Robert-Robert monta par cette voie, mais on ne put jamais décider Lavenette à en faire usage.
« Allons donc! s’écriait-il pour donner le change sur sa frayeur, une telle route n’est bonne que pour des chats ! J’estime trop ma qualité d’homme, ma dignité d’animal intelligent et raisonnable, pour consentir à me ravaler à ce point ! Allons donc! »
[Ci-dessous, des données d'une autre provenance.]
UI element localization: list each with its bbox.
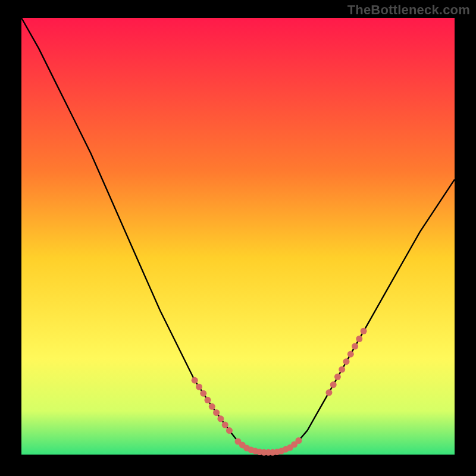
- svg-point-25: [330, 381, 337, 388]
- svg-point-24: [325, 389, 332, 396]
- svg-point-32: [361, 328, 367, 334]
- svg-point-2: [200, 390, 206, 397]
- svg-point-27: [339, 366, 345, 372]
- svg-point-1: [196, 384, 202, 390]
- watermark: TheBottleneck.com: [347, 2, 470, 18]
- svg-point-31: [356, 336, 362, 342]
- svg-point-7: [222, 422, 228, 428]
- svg-point-0: [192, 377, 198, 384]
- svg-point-30: [352, 343, 358, 350]
- svg-point-3: [205, 397, 211, 403]
- svg-point-28: [343, 358, 350, 365]
- svg-point-4: [209, 403, 215, 410]
- chart-svg: [0, 0, 476, 476]
- chart-frame: TheBottleneck.com: [0, 0, 476, 476]
- svg-point-8: [226, 427, 233, 434]
- svg-point-23: [295, 437, 302, 444]
- gradient-background: [21, 18, 455, 455]
- svg-point-5: [213, 409, 220, 416]
- svg-point-29: [347, 351, 354, 358]
- svg-point-26: [334, 374, 341, 380]
- svg-point-6: [217, 415, 224, 422]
Il fallut employer la seconde manière, c’est-à-dire le fauteuil qui sert à l’embarquement des femmes, des enfants, des vieillards, des personnes infirmes ou peureuses. Ce fauteuil descendit du haut de la vergue, au bout de sa longue corde, et puisa Lavenette au fond de la chaloupe. Par malheur pour lui, son costume étrange avait mis de belle humeur tous les matelots qui tiraient la corde du fauteuil. Avant de laisser leur victime mettre le pied sur le pont du navire, ils se donnèrent le malin plaisir de la hisser jusqu’à la vergue, de la redescendre encore, de la secouer pendant quelques minutes rudement, dans cette sorte de panier à salade. Il fallut l’intervention de Robert et de Simon pour mettre un terme à ce badinage qui faisait jeter les hauts cris à Lavenette. Tel était le phénomène que nous avons vu intriguer si fort l’esprit divinatoire des curieux de Brest.
Extrait des Aventures de Robert-Robert par L. Desnoyers, illustré par F. de Courcy, 1839.